Un coup d’œil sur l’horloge lui rappelle de ne pas perdre de temps. Dix-huit heures dix. Plus que cinquante minutes. Le temps file toujours à toute allure lorsqu'on en a le plus besoin.

— Arnaud ! Descends ! crie-t-elle en direction de l'escalier.

— Pas la peine de hurler, je suis là.

Surprise de le voir surgir de nulle part, Juliette sursaute.

— Où étais-tu passé ? Ça ne te dérange pas de me laisser tout organiser ?

Calmement, Arnaud se regarde dans le miroir de l'entrée, puis se tourne vers elle en lui adressant son plus beau sourire.

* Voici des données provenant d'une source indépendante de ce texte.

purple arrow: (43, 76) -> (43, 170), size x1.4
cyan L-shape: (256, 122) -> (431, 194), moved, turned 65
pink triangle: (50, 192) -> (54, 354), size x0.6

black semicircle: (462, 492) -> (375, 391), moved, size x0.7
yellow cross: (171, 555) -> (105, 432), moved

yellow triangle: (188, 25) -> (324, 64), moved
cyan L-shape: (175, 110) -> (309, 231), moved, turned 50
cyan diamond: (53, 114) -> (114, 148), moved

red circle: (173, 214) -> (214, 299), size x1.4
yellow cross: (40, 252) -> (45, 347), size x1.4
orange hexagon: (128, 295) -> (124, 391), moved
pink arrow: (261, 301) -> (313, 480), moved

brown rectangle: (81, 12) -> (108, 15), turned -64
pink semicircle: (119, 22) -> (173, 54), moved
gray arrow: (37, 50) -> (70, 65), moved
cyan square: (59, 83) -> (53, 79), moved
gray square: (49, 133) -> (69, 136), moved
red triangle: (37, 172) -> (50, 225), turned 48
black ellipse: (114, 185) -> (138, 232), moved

— Ça ne se voit pas ? Je me suis fait beau. Pour tes invités... mais surtout pour toi, répond-il en s'approchant d'elle.

Énervée, Juliette le détaille avec attention. Il s'est mis sur son trente-et-un. Elle devine les raisons qui l'ont poussé à faire ces efforts, mais Juliette n'y est pas sensible.

— C’est une soirée toute simple, tu sais. Tu n’avais pas à… Enfin, tu vois..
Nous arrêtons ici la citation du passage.